# [TASK INSTRUCTIONS]
Lines in which "dengan" appears should be pulled from the data below.

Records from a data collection
++++++++
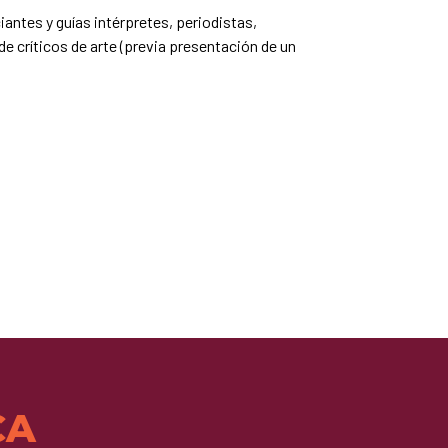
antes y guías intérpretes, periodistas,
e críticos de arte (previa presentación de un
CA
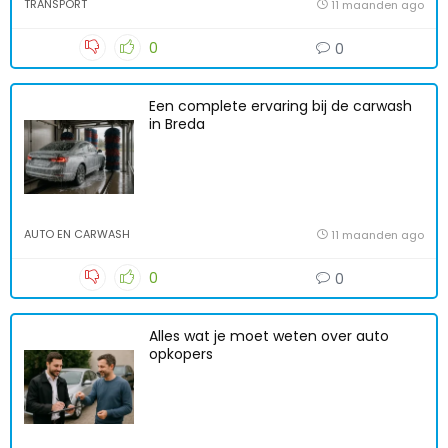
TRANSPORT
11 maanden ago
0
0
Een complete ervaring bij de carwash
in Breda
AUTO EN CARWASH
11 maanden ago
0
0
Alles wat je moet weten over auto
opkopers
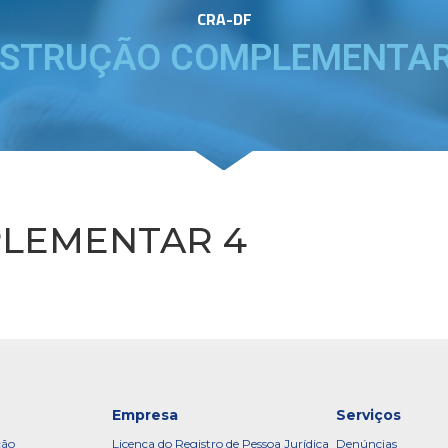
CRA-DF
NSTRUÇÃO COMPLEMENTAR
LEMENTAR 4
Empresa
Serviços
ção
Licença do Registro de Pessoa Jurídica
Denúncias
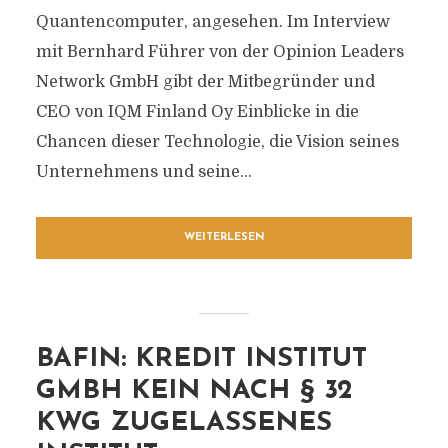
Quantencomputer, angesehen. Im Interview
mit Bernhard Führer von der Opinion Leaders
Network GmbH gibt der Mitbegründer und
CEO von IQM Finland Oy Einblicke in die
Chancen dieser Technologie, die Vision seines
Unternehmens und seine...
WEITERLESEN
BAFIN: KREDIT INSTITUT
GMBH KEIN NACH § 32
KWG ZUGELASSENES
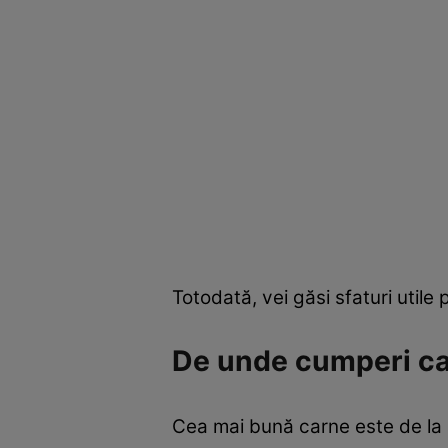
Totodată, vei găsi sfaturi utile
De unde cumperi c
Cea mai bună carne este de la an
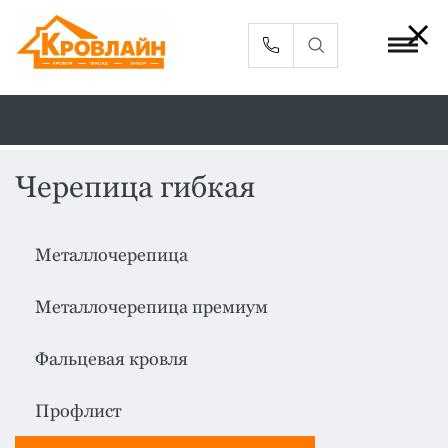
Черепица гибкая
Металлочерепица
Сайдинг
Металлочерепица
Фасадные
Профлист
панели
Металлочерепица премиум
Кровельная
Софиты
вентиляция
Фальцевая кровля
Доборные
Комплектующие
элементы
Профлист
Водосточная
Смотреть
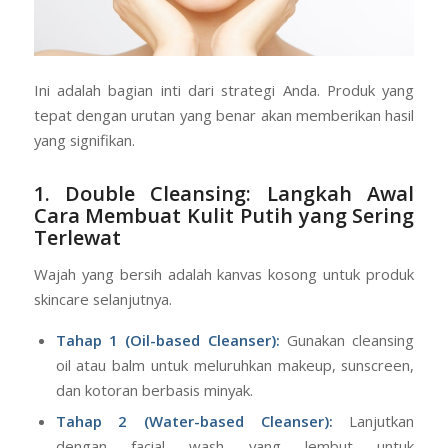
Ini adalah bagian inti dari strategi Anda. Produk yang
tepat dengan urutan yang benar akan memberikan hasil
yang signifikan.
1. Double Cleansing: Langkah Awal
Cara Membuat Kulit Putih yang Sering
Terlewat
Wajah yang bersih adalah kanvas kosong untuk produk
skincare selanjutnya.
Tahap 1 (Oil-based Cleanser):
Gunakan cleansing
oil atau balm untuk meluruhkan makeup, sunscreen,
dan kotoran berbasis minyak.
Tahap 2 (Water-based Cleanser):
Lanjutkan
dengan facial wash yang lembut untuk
++++++++
# [RESULT OF THE EXERCISE]
tepat dengan urutan yang benar akan memberikan hasil
dengan facial wash yang lembut untuk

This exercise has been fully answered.